Starting Feb. 12, the province will remove its cap on private gatherings and restaurants will be allowed to seat tables of 10 people, or “three bubbles.” More restrictions will lift on Feb. 14, 21 and 28, he said, with “almost all restrictions” lifted as of March 14.
“We’re going to have to learn to live with the virus,” Legault said.
“How many people am I with, how many have three doses, how many are above 60 years old?” he added about questions people should be asking themselves.
It will be up to people to decide how many people they want in their own homes.
Legault stated that the best way to learn to live with the virus was by getting their three shots of a vaccine.

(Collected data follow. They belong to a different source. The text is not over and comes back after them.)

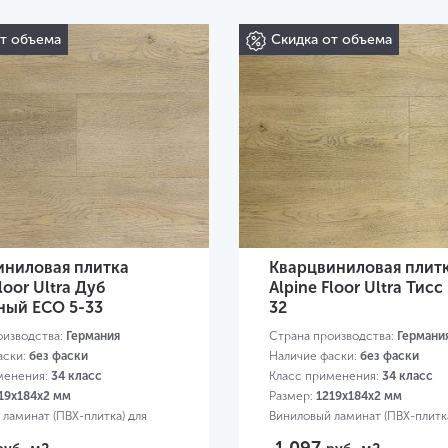
от объема
Скидка от объема
иниловая плитка
Кварцвиниловая плит
loor Ultra Дуб
Alpine Floor Ultra Тисс
ный ЕСО 5-33
32
оизводства:
Германия
Страна производства:
Германи
аски:
без фаски
Наличие фаски:
без фаски
менения:
34 класс
Класс применения:
34 класс
19х184х2 мм
Размер:
1219х184х2 мм
ламинат (ПВХ-плитка) для
Виниловый ламинат (ПВХ-плитка
квартиры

He also said his government isn’t ready to lift mask mandates or end the vaccine passport system, both of which will remain until at least March 14 before being re-evaluated.
Meanwhile, Saskatchewan will end its vaccine passport policy on Monday, Feb. 14.
That means businesses, workplaces and other public venues will no longer be mandated by the province to require proof of vaccination or a negative test.
Currently, all Saskatchewan residents must show proof that they have received two shots of the COVID-19 vaccine to enter restaurants, bars and many other businesses. They also have the option to provide a negative COVID-19 test.
Those requirements will be removed Monday. "We want things to be as normal as they can," Premier Scott Moe said this week.